Top of Input records

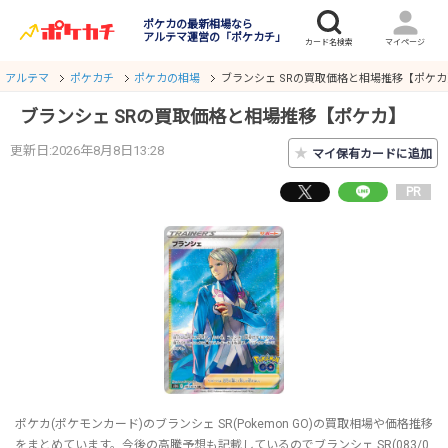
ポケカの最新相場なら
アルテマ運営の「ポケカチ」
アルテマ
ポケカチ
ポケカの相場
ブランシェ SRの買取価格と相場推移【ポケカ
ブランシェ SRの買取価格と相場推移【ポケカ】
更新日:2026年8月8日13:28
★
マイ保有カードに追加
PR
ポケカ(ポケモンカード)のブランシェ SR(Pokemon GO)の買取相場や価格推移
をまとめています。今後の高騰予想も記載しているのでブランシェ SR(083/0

Bottom of Input records

§ **Problem description**: Retrieve each line from the records above where the word "SRの買取価格と相場推移" occurs.

§ **Result of the exercise**:
ブランシェ SRの買取価格と相場推移【ポケカ
ブランシェ SRの買取価格と相場推移【ポケカ】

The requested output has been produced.